> _ABOUT THIS TASK_
Copy exactly, beginning with the line holding "setembro 2024" and ending with the final line of the data beneath this task; copy nothing else, and leave out every picture.

> _THE INPUT_
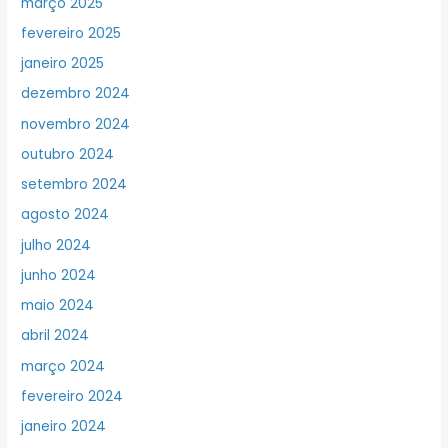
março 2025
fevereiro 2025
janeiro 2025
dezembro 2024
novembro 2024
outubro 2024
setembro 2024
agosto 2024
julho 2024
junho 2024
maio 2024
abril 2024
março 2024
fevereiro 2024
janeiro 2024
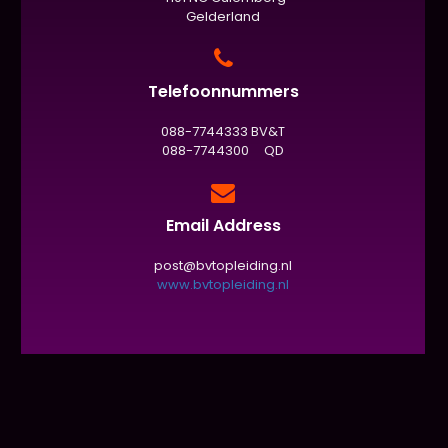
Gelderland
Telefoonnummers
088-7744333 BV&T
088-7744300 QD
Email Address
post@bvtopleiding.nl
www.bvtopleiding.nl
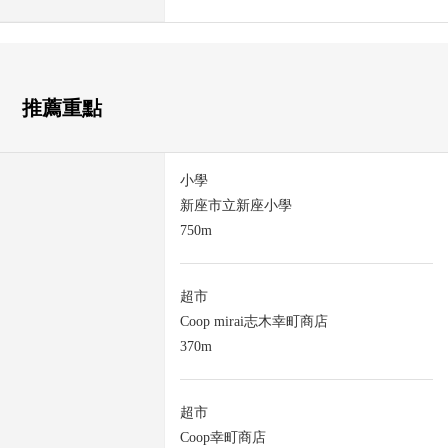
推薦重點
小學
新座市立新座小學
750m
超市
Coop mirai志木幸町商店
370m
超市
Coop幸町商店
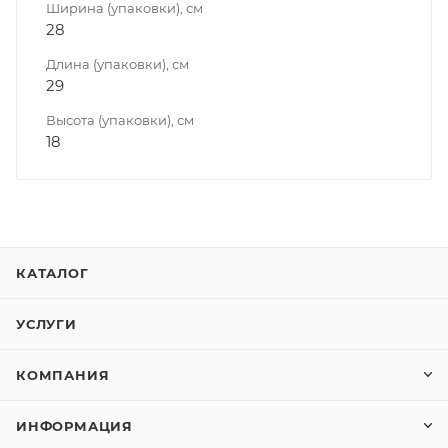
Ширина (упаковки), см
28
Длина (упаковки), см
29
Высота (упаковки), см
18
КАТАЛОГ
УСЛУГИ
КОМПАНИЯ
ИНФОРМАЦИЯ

> _RESPONSE_
setembro 2024
agosto 2024
julho 2024
junho 2024
maio 2024
abril 2024
março 2024
fevereiro 2024
janeiro 2024
Gelderland
Telefoonnummers
088-7744333 BV&T
088-7744300 QD
Email Address
post@bvtopleiding.nl
www.bvtopleiding.nl
推薦重點
小學
新座市立新座小學
750m
超市
Coop mirai志木幸町商店
370m
超市
Coop幸町商店
Ширина (упаковки), см
28
Длина (упаковки), см
29
Высота (упаковки), см
18
КАТАЛОГ
УСЛУГИ
КОМПАНИЯ
ИНФОРМАЦИЯ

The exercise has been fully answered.